Organisée en étroite coordination avec le Togo, médiateur de l’Union africaine sur les Grands Lacs, cette conférence aura pour objectif principal de mobiliser la communauté internationale afin de répondre à l’urgence humanitaire dans l’est de la RDC et dans la région.

Elle sera également l’occasion de « soutenir la dynamique de négociation et de médiation en cours, portée par les Etats-Unis, le Qatar et l’Union africaine ».

Elle permettra enfin d’aborder l’approfondissement indispensable de l’intégration économique régionale, vecteur essentiel d’une paix durable, en marge du Forum de Paris sur la Paix.

Cette rencontre permettra ainsi à la communauté internationale de « marquer son engagement en faveur de la paix et de la prospérité dans la région des Grands Lacs et de soutenir concrètement les populations locales », souligne le communiqué.
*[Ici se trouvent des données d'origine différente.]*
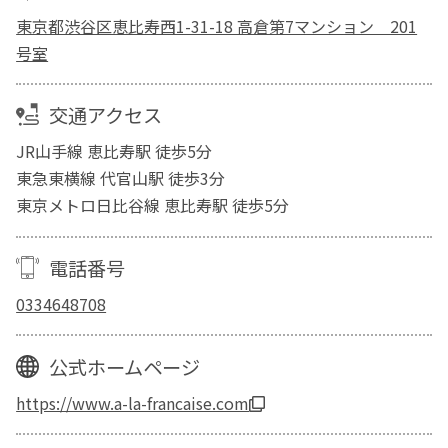
東京都渋谷区恵比寿西1-31-18 高倉第7マンション 201
号室
交通アクセス
JR山手線 恵比寿駅 徒歩5分
東急東横線 代官山駅 徒歩3分
東京メトロ日比谷線 恵比寿駅 徒歩5分
電話番号
0334648708
公式ホームページ
https://www.a-la-francaise.com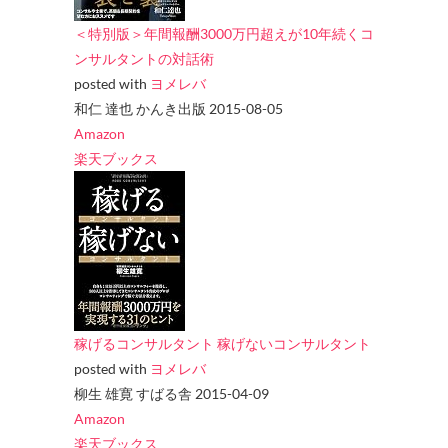
＜特別版＞年間報酬3000万円超えが10年続くコ
ンサルタントの対話術
posted with
ヨメレバ
和仁 達也 かんき出版 2015-08-05
Amazon
楽天ブックス
稼げるコンサルタント 稼げないコンサルタント
posted with
ヨメレバ
柳生 雄寛 すばる舎 2015-04-09
Amazon
楽天ブックス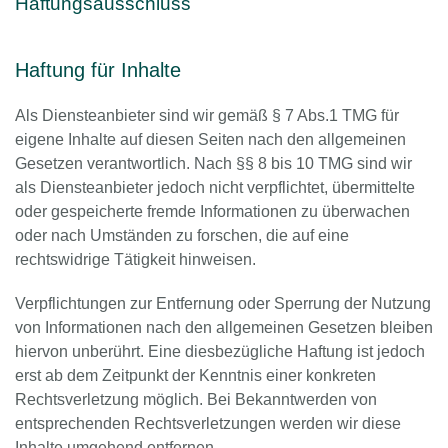
Haftungsausschluss
Haftung für Inhalte
Als Diensteanbieter sind wir gemäß § 7 Abs.1 TMG für
eigene Inhalte auf diesen Seiten nach den allgemeinen
Gesetzen verantwortlich. Nach §§ 8 bis 10 TMG sind wir
als Diensteanbieter jedoch nicht verpflichtet, übermittelte
oder gespeicherte fremde Informationen zu überwachen
oder nach Umständen zu forschen, die auf eine
rechtswidrige Tätigkeit hinweisen.
Verpflichtungen zur Entfernung oder Sperrung der Nutzung
von Informationen nach den allgemeinen Gesetzen bleiben
hiervon unberührt. Eine diesbezügliche Haftung ist jedoch
erst ab dem Zeitpunkt der Kenntnis einer konkreten
Rechtsverletzung möglich. Bei Bekanntwerden von
entsprechenden Rechtsverletzungen werden wir diese
Inhalte umgehend entfernen.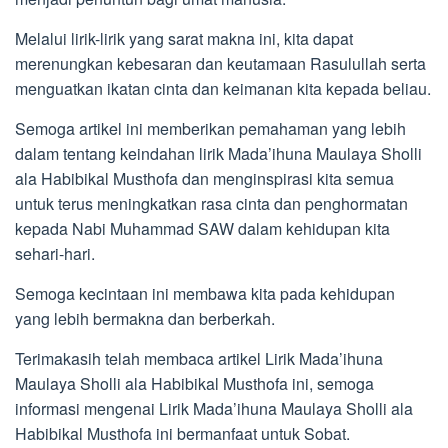
Melalui lirik-lirik yang sarat makna ini, kita dapat
merenungkan kebesaran dan keutamaan Rasulullah serta
menguatkan ikatan cinta dan keimanan kita kepada beliau.
Semoga artikel ini memberikan pemahaman yang lebih
dalam tentang keindahan lirik Mada’ihuna Maulaya Sholli
ala Habibikal Musthofa dan menginspirasi kita semua
untuk terus meningkatkan rasa cinta dan penghormatan
kepada Nabi Muhammad SAW dalam kehidupan kita
sehari-hari.
Semoga kecintaan ini membawa kita pada kehidupan
yang lebih bermakna dan berberkah.
Terimakasih telah membaca artikel Lirik Mada’ihuna
Maulaya Sholli ala Habibikal Musthofa ini, semoga
informasi mengenai Lirik Mada’ihuna Maulaya Sholli ala
Habibikal Musthofa ini bermanfaat untuk Sobat.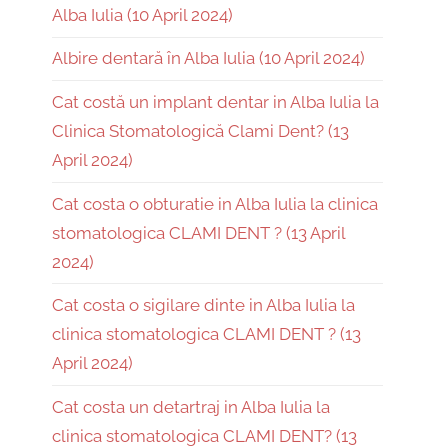
Alba Iulia (10 April 2024)
Albire dentară în Alba Iulia (10 April 2024)
Cat costă un implant dentar in Alba Iulia la
Clinica Stomatologică Clami Dent? (13
April 2024)
Cat costa o obturatie in Alba Iulia la clinica
stomatologica CLAMI DENT ? (13 April
2024)
Cat costa o sigilare dinte in Alba Iulia la
clinica stomatologica CLAMI DENT ? (13
April 2024)
Cat costa un detartraj in Alba Iulia la
clinica stomatologica CLAMI DENT? (13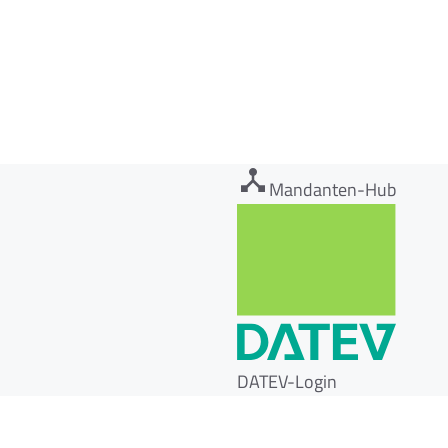
Mandanten-Hub
DATEV-Login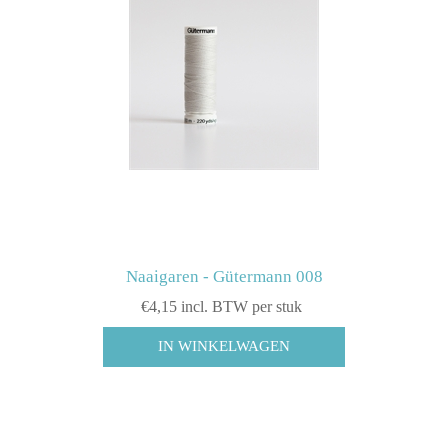
Naaigaren - Gütermann 008
€4,15 incl. BTW per stuk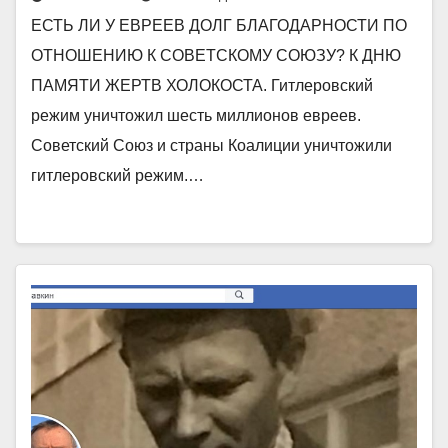
ЕСТЬ ЛИ У ЕВРЕЕВ ДОЛГ БЛАГОДАРНОСТИ ПО
ОТНОШЕНИЮ К СОВЕТСКОМУ СОЮЗУ? К ДНЮ
ПАМЯТИ ЖЕРТВ ХОЛОКОСТА. Гитлеровский
режим уничтожил шесть миллионов евреев.
Советский Союз и страны Коалиции уничтожили
гитлеровский режим.…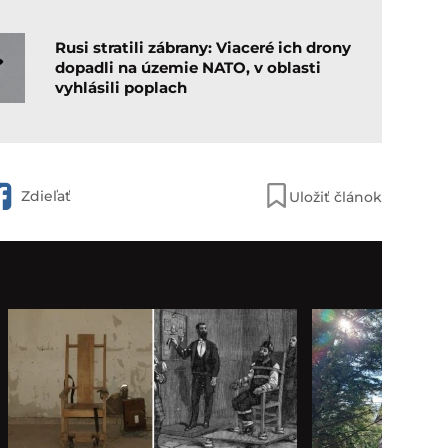
Rusi stratili zábrany: Viaceré ich drony
dopadli na územie NATO, v oblasti
vyhlásili poplach
Zdieľať
Uložiť článok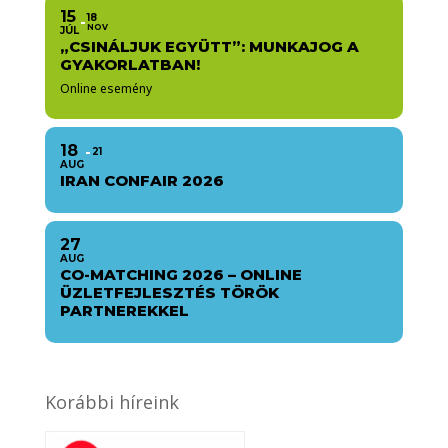
15
18
NOV
JÚL
„CSINÁLJUK EGYÜTT”: MUNKAJOG A
GYAKORLATBAN!
Online esemény
18
21
AUG
IRAN CONFAIR 2026
27
AUG
CO-MATCHING 2026 – ONLINE
ÜZLETFEJLESZTÉS TÖRÖK
PARTNEREKKEL
Korábbi híreink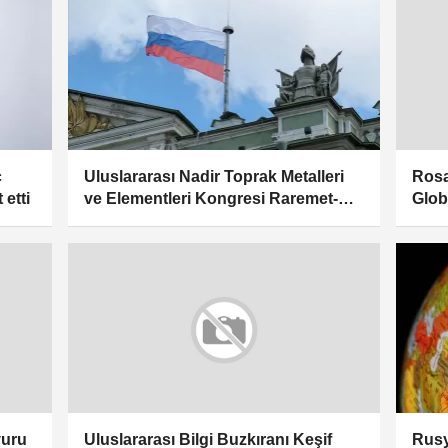
ç
Uluslararası Nadir Toprak Metalleri
Rosa
 etti
ve Elementleri Kongresi Raremet-
Glob
2026 Moskova'da başladı
ilk k
Rusy
vuru
Uluslararası Bilgi Buzkıranı Keşif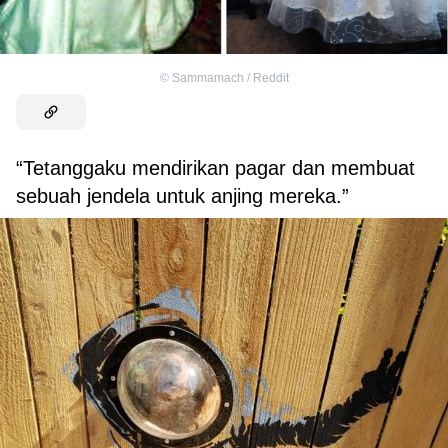
©
Sammamach / Reddit
“Tetanggaku mendirikan pagar dan membuat
sebuah jendela untuk anjing mereka.”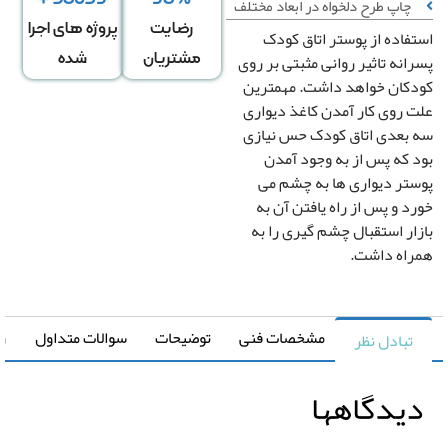
چاپ طرح دلخواه در ابعاد مختلف
رضایت
پروژه های اجرا
فاده از پوستر اتاق کودک
انه تاثیر روانی مثبتی بر روی
مشتریان
شده
کان خواهد داشت. مهمترین
 روی کار آمدن کاغذ دیواری
بعدی اتاق کودک حس نیازی
 که پس از به وجود آمدن
عرض
ارتفاع
↕
*
تر دیواری ها به چشم می
دیوار
دیوار
د و پس از راه یافتن آن به
ار استقبال چشم گیری را به
اه داشت.
دگی در عرض
کشیدگی در ارتفاع
+
-
+
مشخصات فنی
توضیحات
سوالات متداول
راهنما
تبادل نظر
تغییر سایز توسط طراح
صویر سیاه و سفید
رونیا
یدگاهها
صویر چپ به راست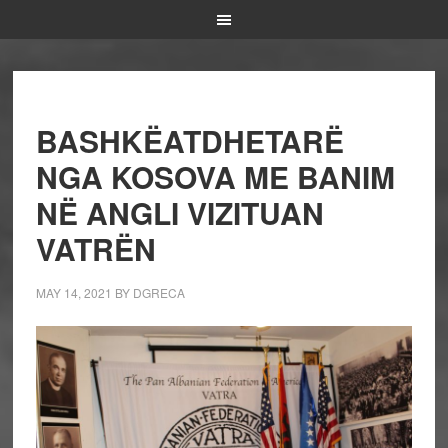
BASHKËATDHETARË
NGA KOSOVA ME BANIM
NË ANGLI VIZITUAN
VATRËN
MAY 14, 2021
BY
DGRECA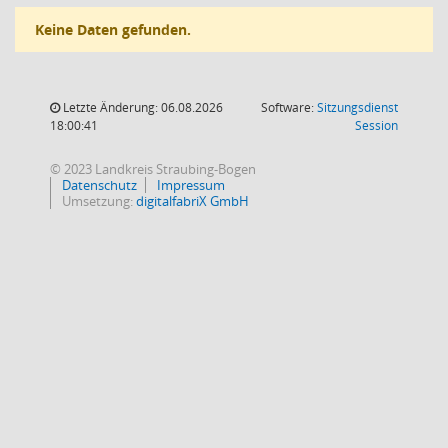
Keine Daten gefunden.
Letzte Änderung: 06.08.2026
Software:
Sitzungsdienst
(Wird in
18:00:41
Session
© 2023 Landkreis Straubing-Bogen
Datenschutz
Impressum
Umsetzung:
digitalfabriX GmbH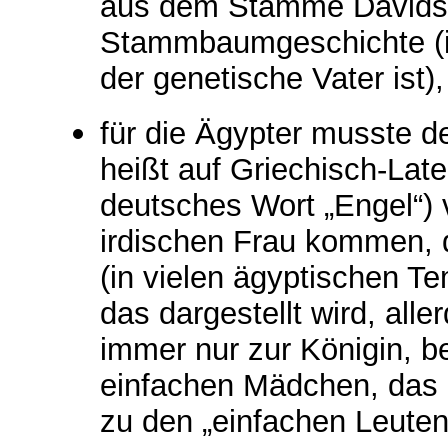
aus dem Stamme Davids s
Stammbaumgeschichte (in
der genetische Vater ist),
für die Ägypter musste d
heißt auf Griechisch-Late
deutsches Wort „Engel“) 
irdischen Frau kommen, 
(in vielen ägyptischen T
das dargestellt wird, all
immer nur zur Königin, 
einfachen Mädchen, das 
zu den „einfachen Leuten“,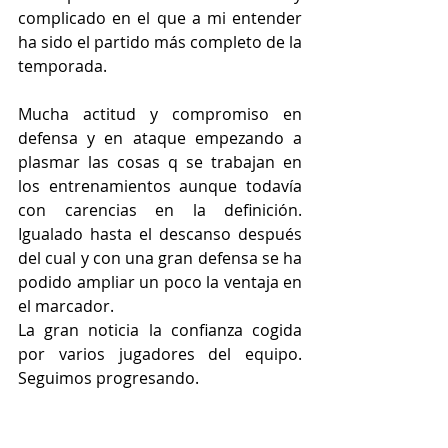
complicado en el que a mi entender 
ha sido el partido más completo de la 
temporada. 
Mucha actitud y compromiso en 
defensa y en ataque empezando a 
plasmar las cosas q se trabajan en 
los entrenamientos aunque todavía 
con carencias en la definición.  
Igualado hasta el descanso después 
del cual y con una gran defensa se ha 
podido ampliar un poco la ventaja en 
el marcador. 
La gran noticia la confianza cogida 
por varios jugadores del equipo. 
Seguimos progresando. 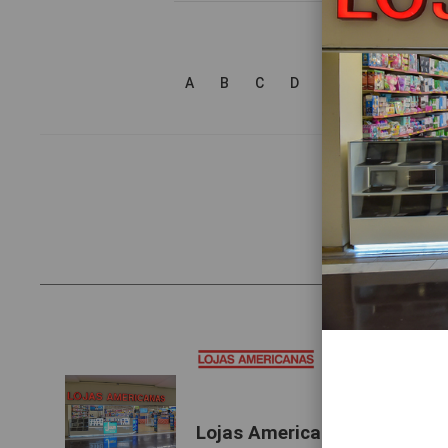
A
B
C
D
E
F
G
H
Lojas Americanas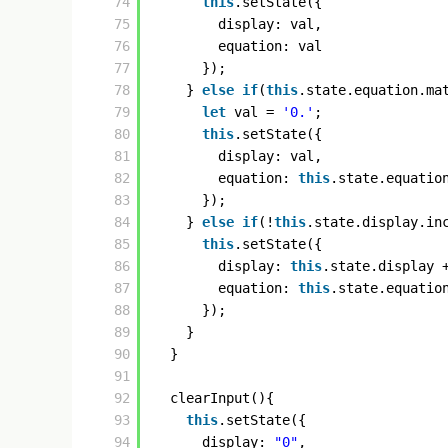
74
this
.setState({
75
display: val,
76
equation: val
77
});
78
} 
else
if
(
this
.state.equation.ma
79
let
val = 
'0.'
;
80
this
.setState({
81
display: val,
82
equation: 
this
.state.equatio
83
});
84
} 
else
if
(!
this
.state.display.in
85
this
.setState({
86
display: 
this
.state.display 
87
equation: 
this
.state.equatio
88
});
89
}
90
}
91
92
clearInput(){
93
this
.setState({
94
display: 
"0"
,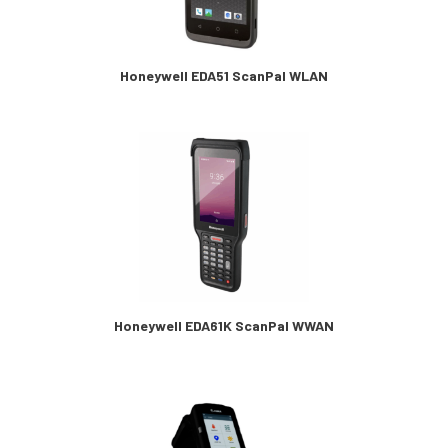
Honeywell EDA51 ScanPal WLAN
Honeywell EDA61K ScanPal WWAN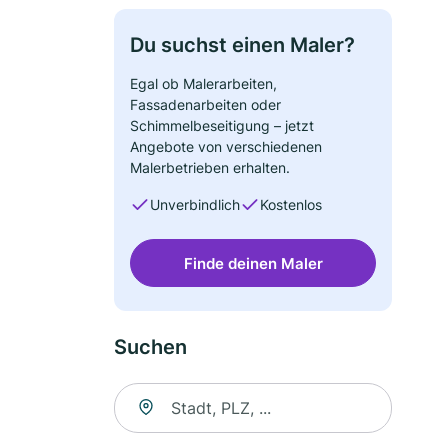
Du suchst einen Maler?
Egal ob Malerarbeiten,
Fassadenarbeiten oder
Schimmelbeseitigung – jetzt
Angebote von verschiedenen
Malerbetrieben erhalten.
Unverbindlich
Kostenlos
Finde deinen Maler
Suchen
Suche nach Ort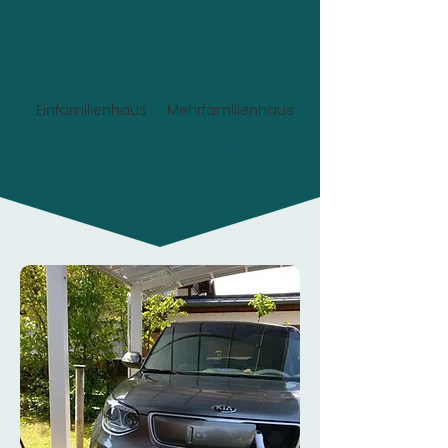
Einfamilienhaus
Mehrfamilienhaus
Planung und Angebot:
Jetzt 0€
statt 49,90€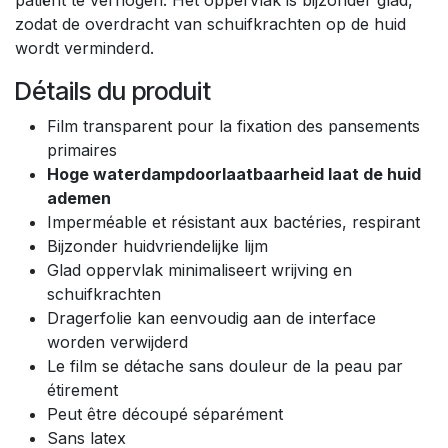
zodat de overdracht van schuifkrachten op de huid
wordt verminderd.
Détails du produit
Film transparent pour la fixation des pansements
primaires
Hoge waterdampdoorlaatbaarheid laat de huid
ademen
Imperméable et résistant aux bactéries, respirant
Bijzonder huidvriendelijke lijm
Glad oppervlak minimaliseert wrijving en
schuifkrachten
Dragerfolie kan eenvoudig aan de interface
worden verwijderd
Le film se détache sans douleur de la peau par
étirement
Peut être découpé séparément
Sans latex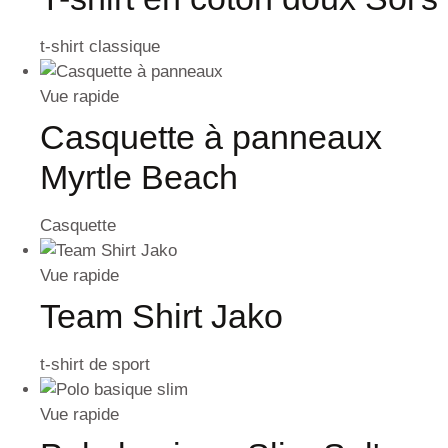
t-shirt classique
Vue rapide
Casquette à panneaux
Myrtle Beach
Casquette
Vue rapide
Team Shirt Jako
t-shirt de sport
Vue rapide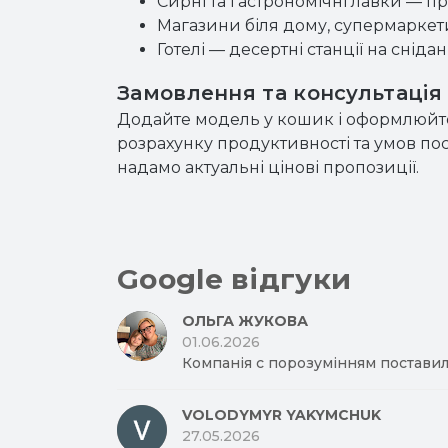
Сирні та гастрономічні лавки — пре
Магазини біля дому, супермаркети 
Готелі — десертні станції на сніда
Замовлення та консультація
Додайте модель у кошик і оформлюйте
розрахунку продуктивності та умов пос
надамо актуальні цінові пропозиції.
Google відгуки
ОЛЬГА ЖУКОВА
01.06.2026
Компанія с порозумінням поставил
VOLODYMYR YAKYMCHUK
27.05.2026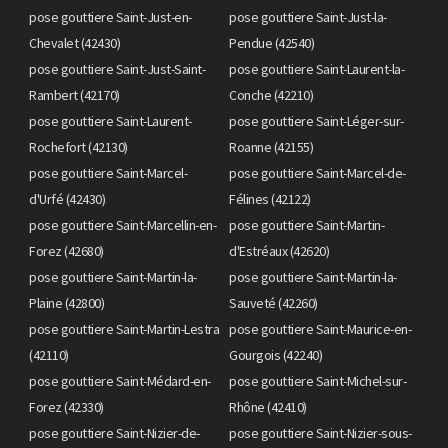
pose gouttiere Saint-Just-en-
pose gouttiere Saint-Just-la-
Chevalet (42430)
Pendue (42540)
pose gouttiere Saint-Just-Saint-
pose gouttiere Saint-Laurent-la-
Rambert (42170)
Conche (42210)
pose gouttiere Saint-Laurent-
pose gouttiere Saint-Léger-sur-
Rochefort (42130)
Roanne (42155)
pose gouttiere Saint-Marcel-
pose gouttiere Saint-Marcel-de-
d'Urfé (42430)
Félines (42122)
pose gouttiere Saint-Marcellin-en-
pose gouttiere Saint-Martin-
Forez (42680)
d'Estréaux (42620)
pose gouttiere Saint-Martin-la-
pose gouttiere Saint-Martin-la-
Plaine (42800)
Sauveté (42260)
pose gouttiere Saint-Martin-Lestra
pose gouttiere Saint-Maurice-en-
(42110)
Gourgois (42240)
pose gouttiere Saint-Médard-en-
pose gouttiere Saint-Michel-sur-
Forez (42330)
Rhône (42410)
pose gouttiere Saint-Nizier-de-
pose gouttiere Saint-Nizier-sous-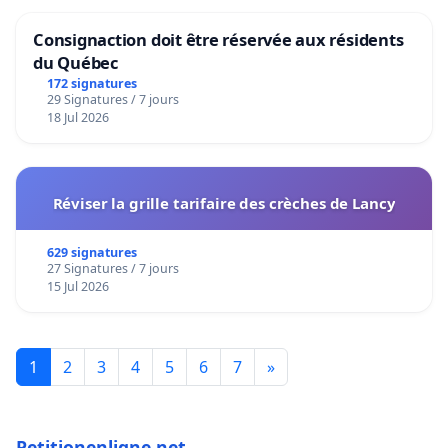
Consignaction doit être réservée aux résidents
du Québec
172 signatures
29 Signatures / 7 jours
18 Jul 2026
Réviser la grille tarifaire des crèches de Lancy
629 signatures
27 Signatures / 7 jours
15 Jul 2026
1
2
3
4
5
6
7
»
Petitionenligne.net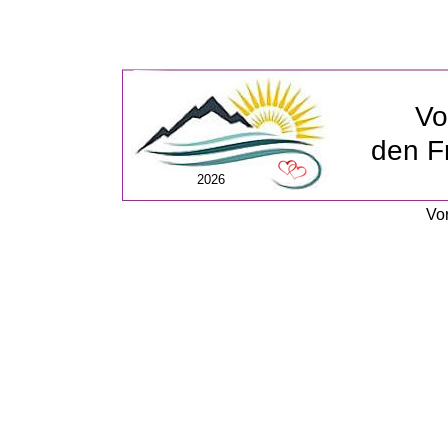
Vo
den F
2026
Vor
La région des Grands Lacs est en proie aux conflits depuis des dizaines d’années, et a connu certaines des pires guerres traversées par le continent africain.

Plusieurs initiatives de paix ont été lancées, afin de trouver une solution durable à ces conflits. Récemment, des pourparlers de paix ont eu lieu à Doha (Qatar), après une rencontre entre les présidents du Congo et du Rwanda en mars 2025. Les États-Unis jouent également le rôle de « médiateur » depuis quelques mois.